As to Count II, (ERISA - statutory penalty, 29 U.S.C. § 1132(c)), the Summary Plan Description designates Defendant Grimm Industries, rather than Marnella, as the Plan Administrator. Consequently, summary judgment will be granted in favor of Defendant Marnella as to this claim. See Erbe v. Billeter, Civil Action No. 06-113, 2007 WL 2905890 at *8 (W.D. Pa. Sept. 28, 2007); Campo v. Oxford Health Plans, Inc., Civil No. 06-4332 (JBS), 2007 WL 1827220 at *5 (D.N.J. June 26, 2007). Summary judgment is DENIED as to the Plaintiff's motion and the motion of Defendants Grimm Industries, Inc. and Beatus M. Grimm, given that the relevant inquiry includes, inter alia, an analysis of the "bad faith or intentional conduct on the part of the administrator." Romero v. SmithKline Beecham, 309 F.3d 113, 120 (3d Cir. 2002).

Accordingly, this 16th day of February, 2010, IT IS ORDERED that the motions for summary judgment filed by Plaintiff R. David Liebau [40] and Defendants Grimm Industries, Inc. and Beatus M. Grimm [38] be, and hereby are, DENIED.

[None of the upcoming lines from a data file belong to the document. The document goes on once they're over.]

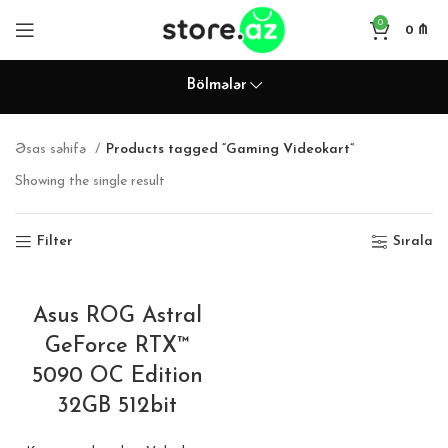
0
0
₼
Bölmələr
Əsas səhifə
Products tagged “Gaming Videokart”
Showing the single result
Filter
Sırala
Asus ROG Astral
GeForce RTX™
5090 OC Edition
32GB 512bit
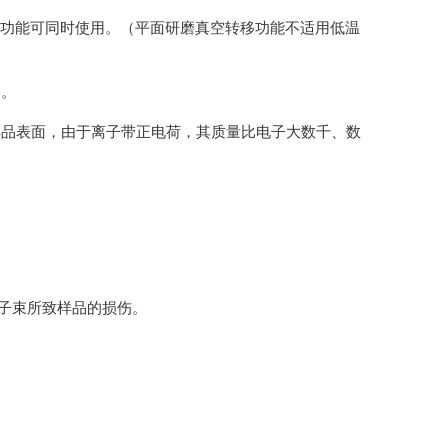
控制功能可同时使用。（平面研磨真空转移功能不适用低温
磨。
样品表面，由于离子带正电荷，其质量比电子大数千、数
离子束所致样品的损伤。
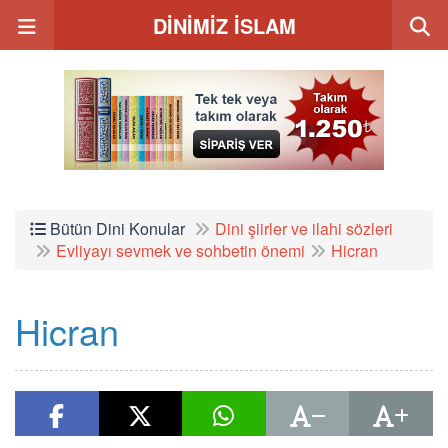
DİNİMİZ İSLAM
Bütün Dini Konular
Dini şiirler ve ilahi sözleri
Evliyayı sevmek ve sohbetin önemi
Hicran
Hicran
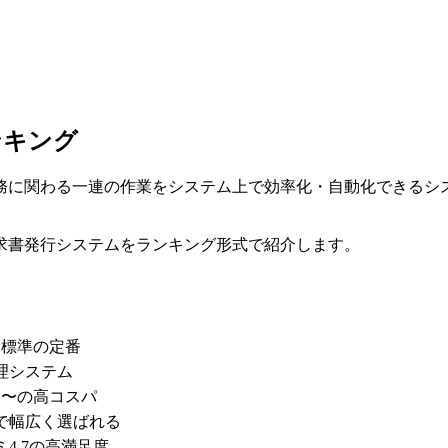
ンキング
務に関わる一連の作業をシステム上で効率化・自動化できるシ
求書発行システムをランキング形式で紹介します。
界標準の定番
理システム
0円〜の高コスパ
で幅広く選ばれる
4.7の高満足度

IT IS FURTHER ORDERED that the motion for summary judgment filed by Defendant Philip J. Marnella [39] be, and hereby is, GRANTED as to Count II of the Second Amended Complaint and DENIED in all other respects.

JUDGMENT is hereby entered in favor of Defendant Philip J. Marnella and against Plaintiff R. David Liebau as to Count II of the Second Amended Complaint.